* Task prompt
What is the number of lines below that contain the word "altera"? Give only that number.

* Records from a data source
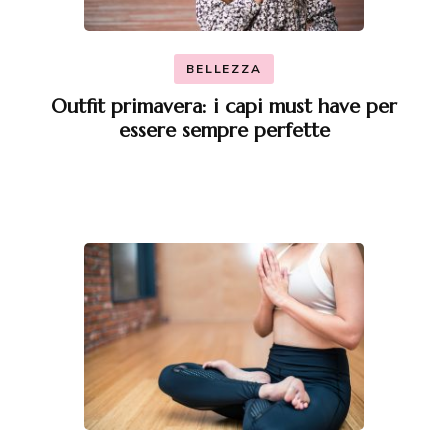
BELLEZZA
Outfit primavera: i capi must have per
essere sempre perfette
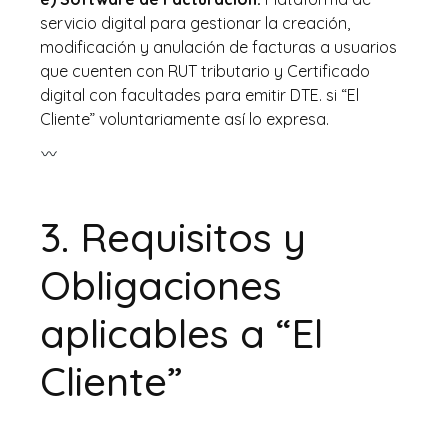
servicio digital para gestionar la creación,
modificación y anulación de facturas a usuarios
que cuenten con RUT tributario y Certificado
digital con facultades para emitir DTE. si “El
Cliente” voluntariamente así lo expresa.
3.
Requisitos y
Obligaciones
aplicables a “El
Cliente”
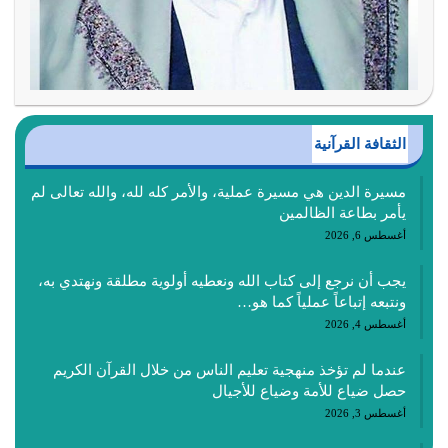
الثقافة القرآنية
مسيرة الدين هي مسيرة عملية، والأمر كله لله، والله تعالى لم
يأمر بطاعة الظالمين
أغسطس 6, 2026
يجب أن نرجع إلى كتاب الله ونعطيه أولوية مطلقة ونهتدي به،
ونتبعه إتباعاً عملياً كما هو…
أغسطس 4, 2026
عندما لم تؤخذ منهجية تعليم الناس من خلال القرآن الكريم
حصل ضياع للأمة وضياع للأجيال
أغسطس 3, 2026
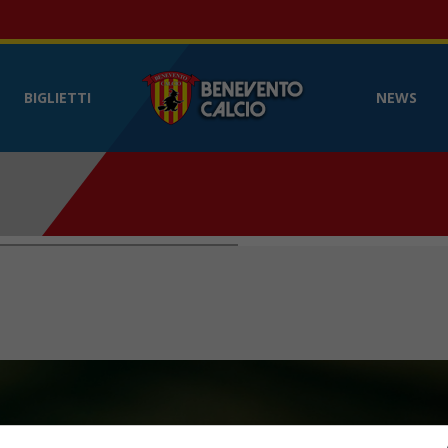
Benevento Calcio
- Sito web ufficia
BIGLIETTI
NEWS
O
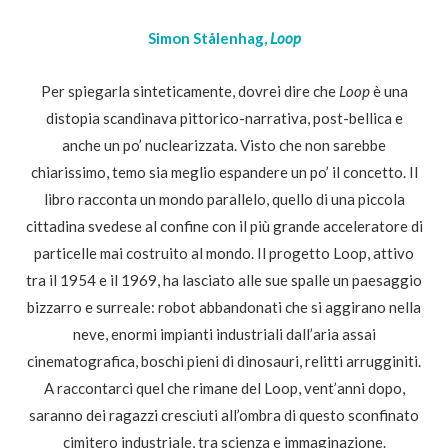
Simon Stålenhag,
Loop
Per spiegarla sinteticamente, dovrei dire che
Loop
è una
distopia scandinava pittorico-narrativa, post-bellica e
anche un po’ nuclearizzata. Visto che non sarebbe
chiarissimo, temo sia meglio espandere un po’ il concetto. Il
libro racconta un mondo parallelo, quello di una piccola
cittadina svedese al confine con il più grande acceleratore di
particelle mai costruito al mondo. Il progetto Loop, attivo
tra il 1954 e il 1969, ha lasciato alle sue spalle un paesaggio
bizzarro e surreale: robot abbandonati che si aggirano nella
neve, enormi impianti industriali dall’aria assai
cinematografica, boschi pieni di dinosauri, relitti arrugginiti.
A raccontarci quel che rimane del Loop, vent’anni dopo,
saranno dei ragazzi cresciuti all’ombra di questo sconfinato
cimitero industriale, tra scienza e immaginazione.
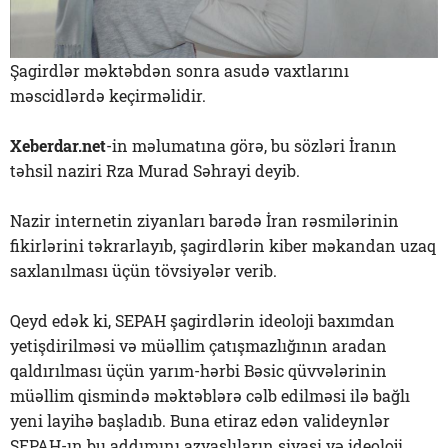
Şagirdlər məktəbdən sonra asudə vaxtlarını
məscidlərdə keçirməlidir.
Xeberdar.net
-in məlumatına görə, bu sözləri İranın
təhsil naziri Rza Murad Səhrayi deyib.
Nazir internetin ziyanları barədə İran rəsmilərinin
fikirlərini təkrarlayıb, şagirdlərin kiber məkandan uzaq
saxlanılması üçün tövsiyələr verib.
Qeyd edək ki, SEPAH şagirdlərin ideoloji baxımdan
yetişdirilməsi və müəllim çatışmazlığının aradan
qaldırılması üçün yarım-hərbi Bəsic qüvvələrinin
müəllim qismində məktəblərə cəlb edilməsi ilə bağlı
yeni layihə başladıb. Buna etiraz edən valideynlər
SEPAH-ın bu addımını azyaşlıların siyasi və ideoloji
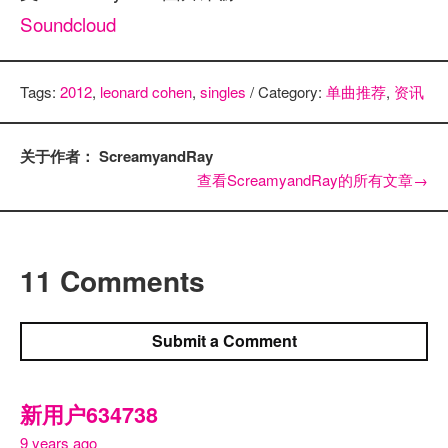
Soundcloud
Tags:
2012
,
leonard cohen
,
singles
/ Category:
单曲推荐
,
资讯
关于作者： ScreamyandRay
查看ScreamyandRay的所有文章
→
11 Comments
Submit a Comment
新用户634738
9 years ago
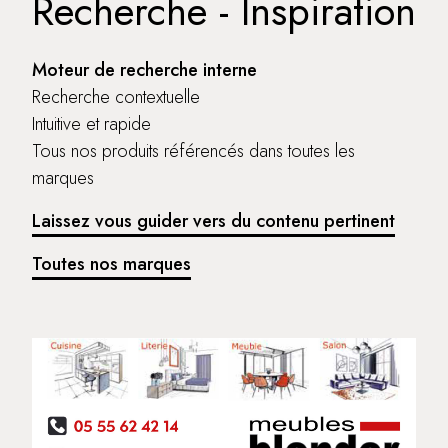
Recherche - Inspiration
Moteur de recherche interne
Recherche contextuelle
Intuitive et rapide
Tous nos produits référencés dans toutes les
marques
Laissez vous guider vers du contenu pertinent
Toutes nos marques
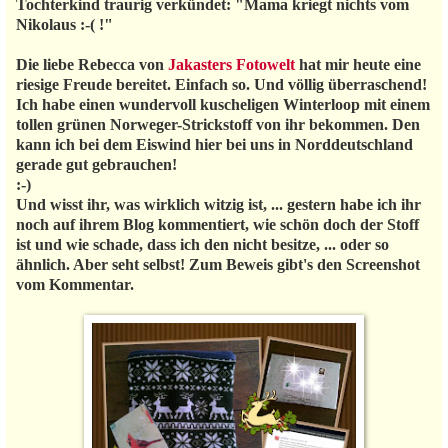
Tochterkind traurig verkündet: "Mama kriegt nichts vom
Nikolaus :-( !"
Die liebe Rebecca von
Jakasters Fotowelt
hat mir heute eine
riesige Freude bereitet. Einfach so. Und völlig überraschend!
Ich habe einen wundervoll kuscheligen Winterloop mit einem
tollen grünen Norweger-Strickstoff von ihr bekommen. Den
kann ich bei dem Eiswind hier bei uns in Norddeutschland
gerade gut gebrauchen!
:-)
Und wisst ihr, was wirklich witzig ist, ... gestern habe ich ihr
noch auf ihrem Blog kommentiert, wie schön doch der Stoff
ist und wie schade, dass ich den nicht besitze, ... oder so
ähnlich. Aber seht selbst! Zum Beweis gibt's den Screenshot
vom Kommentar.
==
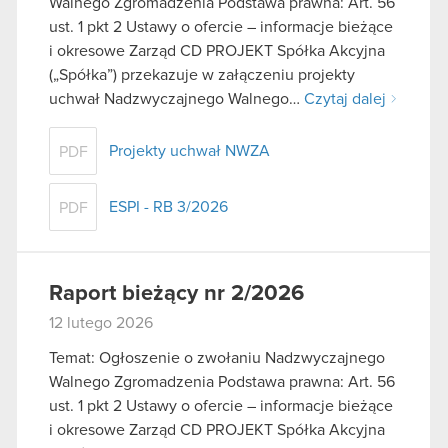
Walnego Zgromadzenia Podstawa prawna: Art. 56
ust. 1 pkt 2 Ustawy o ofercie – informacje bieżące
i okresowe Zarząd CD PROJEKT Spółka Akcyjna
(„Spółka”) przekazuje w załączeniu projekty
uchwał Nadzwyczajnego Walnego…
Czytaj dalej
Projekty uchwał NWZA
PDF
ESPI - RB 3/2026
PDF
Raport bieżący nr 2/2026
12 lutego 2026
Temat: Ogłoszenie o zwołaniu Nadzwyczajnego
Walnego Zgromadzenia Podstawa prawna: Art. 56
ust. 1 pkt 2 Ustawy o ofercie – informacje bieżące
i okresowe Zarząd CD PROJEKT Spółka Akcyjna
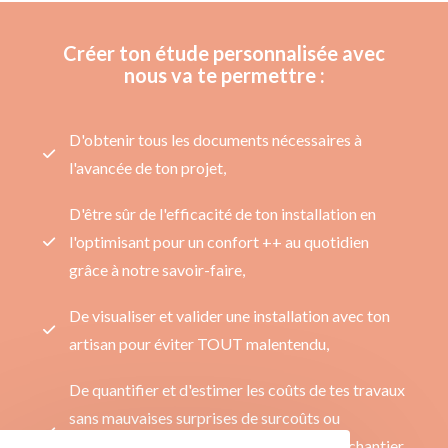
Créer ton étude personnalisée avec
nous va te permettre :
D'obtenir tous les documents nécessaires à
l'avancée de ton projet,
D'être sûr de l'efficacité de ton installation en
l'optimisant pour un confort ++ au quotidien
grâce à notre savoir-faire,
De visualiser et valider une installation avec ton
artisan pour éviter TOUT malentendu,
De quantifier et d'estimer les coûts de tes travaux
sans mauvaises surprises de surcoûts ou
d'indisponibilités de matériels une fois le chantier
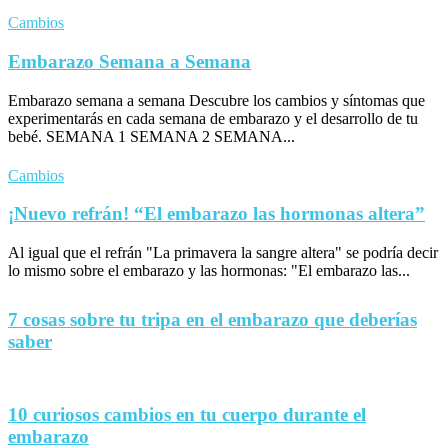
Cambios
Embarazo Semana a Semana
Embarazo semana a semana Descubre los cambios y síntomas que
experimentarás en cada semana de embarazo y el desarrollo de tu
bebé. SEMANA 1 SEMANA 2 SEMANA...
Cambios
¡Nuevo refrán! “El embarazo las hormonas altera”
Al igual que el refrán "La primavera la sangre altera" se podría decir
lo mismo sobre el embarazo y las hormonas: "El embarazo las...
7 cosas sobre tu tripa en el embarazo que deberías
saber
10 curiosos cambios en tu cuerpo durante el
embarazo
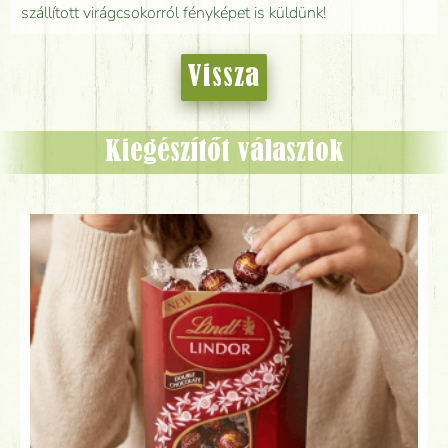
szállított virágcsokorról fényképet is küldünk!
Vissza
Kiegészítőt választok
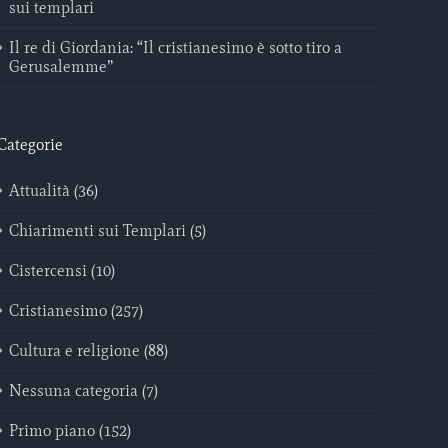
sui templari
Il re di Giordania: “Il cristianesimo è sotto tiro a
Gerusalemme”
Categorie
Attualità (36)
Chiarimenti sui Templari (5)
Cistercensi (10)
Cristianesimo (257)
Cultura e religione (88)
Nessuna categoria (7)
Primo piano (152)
--
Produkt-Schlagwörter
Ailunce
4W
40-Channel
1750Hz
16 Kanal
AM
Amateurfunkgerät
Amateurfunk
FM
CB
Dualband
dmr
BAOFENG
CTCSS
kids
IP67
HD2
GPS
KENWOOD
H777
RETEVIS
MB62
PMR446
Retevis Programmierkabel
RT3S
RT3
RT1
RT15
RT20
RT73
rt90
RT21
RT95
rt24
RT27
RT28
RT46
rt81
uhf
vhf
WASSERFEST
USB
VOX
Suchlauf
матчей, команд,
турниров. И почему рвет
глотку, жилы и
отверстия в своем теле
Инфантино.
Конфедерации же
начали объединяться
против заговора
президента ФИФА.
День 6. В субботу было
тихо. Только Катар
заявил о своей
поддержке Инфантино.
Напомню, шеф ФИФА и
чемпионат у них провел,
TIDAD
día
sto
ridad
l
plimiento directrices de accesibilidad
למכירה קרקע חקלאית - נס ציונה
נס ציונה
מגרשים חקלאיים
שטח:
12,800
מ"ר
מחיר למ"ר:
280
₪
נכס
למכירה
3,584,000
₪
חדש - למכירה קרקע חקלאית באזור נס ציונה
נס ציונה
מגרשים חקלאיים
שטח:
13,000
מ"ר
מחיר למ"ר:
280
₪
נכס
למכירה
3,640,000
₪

* Response to the task
2